Der Granitabbau wurde nach und nach eingestellt. Ab 1944 mussten die Häftlinge drei Tunnel in den Steinbruch graben, um in den Stollen unterirdische Fabriken einzurichten und diese somit vor Bombenangriffen zu schützen.
Ende August 1944 wurde die Region zur Kampfzone erklärt und das SS Wirtschafts-Verwaltungshauptamt (WVHA) beschloss, angesichts des Vormarsches der alliierten Streitkräfte, das Hauptlager zu evakuieren. Am 1. September verfasst der Lagerkommandant Friedrich Hartjenstein den Befehl zur Evakuierung. Die Häftlinge wurden nach Dachau deportiert. Am 04. und 06. September registrierte das KL Dachau 5.517 Häftlinge, die aus Natzweiler kamen.
Die Evakuierung des Lagers im September ermöglichte es nicht, das Stollenprojekt zu beenden.
Als die Amerikaner am 23. November 1944 im Lager ankamen, war es leer. In der Nähe des Krematoriums häuften sich Hunderte von Leichen, die nicht verbrannt werden konnten. Struthof war das erste vollständig evakuierte Lager, das von den Westalliierten entdeckt wurde.
1945 wurde das Lager als Strafanstalt genutzt, bevor es 1950 als historisches Monument klassifiziert wurde. Ein Jahr später wurde die Gaskammer als historisches Denkmal eingestuft.
Nachdem 1954 die Baracken einsturzgefährdet waren, blieben nur vier von ihnen erhalten, darunter die Küchenbaracke, die Baracke mit dem Krematoriumsofen und die Baracke mit dem Zellenblock.
Die Baracke, in der sich heute das Museum befindet, wurde 1976 durch Brandstiftung zerstört und wieder aufgebaut.
Das Centre Européen du Résistant Déporté und das Mahnmal
Das Centre Européen du Résistant Déporté, das sich ganz in der Nähe des Eingangs des ehemaligen Konzentrationslagers Natzweiler befindet, wurde vom Architekten Pierre-Louis Faloci entworfen und bietet eine Ausstellungsfläche von 2.000m². Erbaut wurde es ab dem 22. Juni 2002 über dem Kartoffelkeller, der von den Deportierten errichtet wurde. Am 03. November 2005 wurde es vom Präsidenten Jacques Chirac eingeweiht.

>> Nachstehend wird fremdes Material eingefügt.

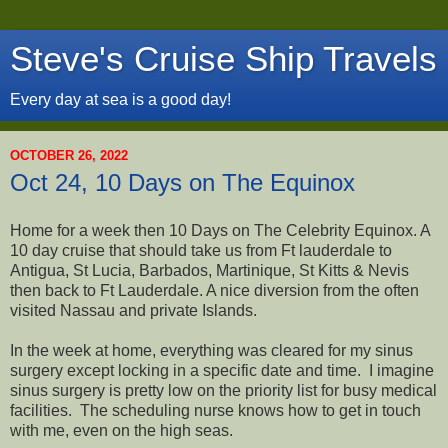
Steve's Cruise Ship Travels
Every day at sea is a good day!
OCTOBER 26, 2022
Oct 24, 10 Days on The Equinox
Home for a week then 10 Days on The Celebrity Equinox. A
10 day cruise that should take us from Ft lauderdale to
Antigua, St Lucia, Barbados, Martinique, St Kitts & Nevis
then back to Ft Lauderdale. A nice diversion from the often
visited Nassau and private Islands.
In the week at home, everything was cleared for my sinus
surgery except locking in a specific date and time. I imagine
sinus surgery is pretty low on the priority list for busy medical
facilities. The scheduling nurse knows how to get in touch
with me, even on the high seas.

Das Gedenkmuseum präsentiert die Geschichte des Widerstands und der Deportation in Europa während des Zweiten Weltkriegs.

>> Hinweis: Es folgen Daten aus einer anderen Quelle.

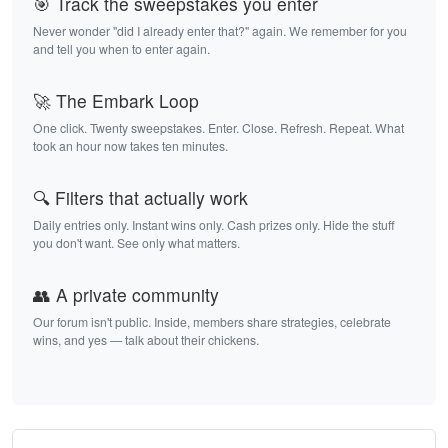
🎯 Track the sweepstakes you enter
Never wonder "did I already enter that?" again. We remember for you
and tell you when to enter again.
🚀 The Embark Loop
One click. Twenty sweepstakes. Enter. Close. Refresh. Repeat. What
took an hour now takes ten minutes.
🔍 Filters that actually work
Daily entries only. Instant wins only. Cash prizes only. Hide the stuff
you don't want. See only what matters.
👥 A private community
Our forum isn't public. Inside, members share strategies, celebrate
wins, and yes — talk about their chickens.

Das 40,5m hohe und aus weißem Stein verkleidete Mémorial national de la déportation befindet sich auf dem Gelände des ehemaligen Konzentrationslagers Natzweiler-Struthof. Entworfen wurde es vom Chefarchitekten für historische Monumente Bertrand Monnet und eingeweiht vom General de Gaulle am 23. Juli 1960. Noch am Vorabend wurde der Körper eines unbekannten französischen Deportierten im Grab in der Mitte des Mahnmals beigesetzt.
Die Rundung des Denkmals soll eine Flamme symbolisieren. Der Bildhauer Lucien Feunaux gravierte das Skelettabbild eines Deportierten. Außerdem kann man folgende Inschrift lesen: „Den Helden und Märtyrern der Deportation, das dankbare Frankreich“.
Hinter dem Denkmal befindet sich die nationale Nekropole der Deportation, in der 1.119 französische Deportierte aus mehreren Konzentrationslagern beigesetzt wurden. 113 unter ihnen stammten aus dem eigentlichen Lager Struthof.